Search the material for the string "value" and copy each line where it occurs.

◆ **Records shown**:

+ + + + + + +

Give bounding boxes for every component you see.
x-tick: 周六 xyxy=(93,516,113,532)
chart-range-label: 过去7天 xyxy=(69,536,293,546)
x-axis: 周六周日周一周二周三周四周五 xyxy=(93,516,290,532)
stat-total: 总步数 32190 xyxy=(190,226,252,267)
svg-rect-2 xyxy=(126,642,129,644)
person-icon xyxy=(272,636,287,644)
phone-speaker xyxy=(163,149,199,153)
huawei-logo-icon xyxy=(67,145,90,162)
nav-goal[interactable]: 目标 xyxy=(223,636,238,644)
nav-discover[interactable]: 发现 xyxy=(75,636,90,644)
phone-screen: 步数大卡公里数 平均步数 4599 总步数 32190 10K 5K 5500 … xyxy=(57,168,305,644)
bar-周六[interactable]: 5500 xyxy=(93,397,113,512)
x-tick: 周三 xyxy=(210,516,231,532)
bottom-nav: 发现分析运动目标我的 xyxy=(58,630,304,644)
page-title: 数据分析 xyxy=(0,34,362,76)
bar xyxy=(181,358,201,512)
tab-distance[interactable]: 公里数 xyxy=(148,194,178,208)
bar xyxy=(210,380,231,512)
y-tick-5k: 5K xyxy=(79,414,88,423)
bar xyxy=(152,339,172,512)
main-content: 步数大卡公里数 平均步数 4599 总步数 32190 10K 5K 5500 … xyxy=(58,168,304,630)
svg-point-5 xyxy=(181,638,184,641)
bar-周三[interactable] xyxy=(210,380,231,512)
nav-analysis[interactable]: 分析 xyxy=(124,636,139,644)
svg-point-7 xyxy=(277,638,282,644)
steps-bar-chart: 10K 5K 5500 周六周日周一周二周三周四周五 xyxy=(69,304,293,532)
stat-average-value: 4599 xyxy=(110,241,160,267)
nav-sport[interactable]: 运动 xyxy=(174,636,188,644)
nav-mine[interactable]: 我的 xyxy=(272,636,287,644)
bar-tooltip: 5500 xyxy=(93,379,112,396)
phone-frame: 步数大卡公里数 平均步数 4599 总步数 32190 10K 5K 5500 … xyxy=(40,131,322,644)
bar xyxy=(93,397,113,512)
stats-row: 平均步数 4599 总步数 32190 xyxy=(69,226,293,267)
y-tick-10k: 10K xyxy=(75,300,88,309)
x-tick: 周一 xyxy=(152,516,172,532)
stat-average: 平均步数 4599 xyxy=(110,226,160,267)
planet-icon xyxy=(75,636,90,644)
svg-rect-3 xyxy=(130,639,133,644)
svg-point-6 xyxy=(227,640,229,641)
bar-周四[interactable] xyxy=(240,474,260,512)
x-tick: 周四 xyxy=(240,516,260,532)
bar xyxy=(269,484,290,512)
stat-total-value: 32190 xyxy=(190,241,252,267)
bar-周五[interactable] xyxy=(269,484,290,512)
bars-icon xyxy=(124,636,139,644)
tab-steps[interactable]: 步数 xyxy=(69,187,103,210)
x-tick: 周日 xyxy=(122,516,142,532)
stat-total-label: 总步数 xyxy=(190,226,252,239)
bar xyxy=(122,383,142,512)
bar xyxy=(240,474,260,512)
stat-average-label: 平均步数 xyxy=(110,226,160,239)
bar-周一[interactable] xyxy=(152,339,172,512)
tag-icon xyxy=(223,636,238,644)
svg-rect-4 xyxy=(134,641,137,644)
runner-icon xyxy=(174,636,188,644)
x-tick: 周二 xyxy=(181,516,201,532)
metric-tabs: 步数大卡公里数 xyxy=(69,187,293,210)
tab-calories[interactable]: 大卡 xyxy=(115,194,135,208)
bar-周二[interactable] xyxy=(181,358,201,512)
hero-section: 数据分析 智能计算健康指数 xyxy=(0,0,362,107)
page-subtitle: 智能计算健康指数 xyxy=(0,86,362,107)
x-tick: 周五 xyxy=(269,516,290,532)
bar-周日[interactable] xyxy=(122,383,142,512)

+ + + + + + +

◆ **Answer below**:
stat-average-value: 4599 xyxy=(110,241,160,267)
stat-total-value: 32190 xyxy=(190,241,252,267)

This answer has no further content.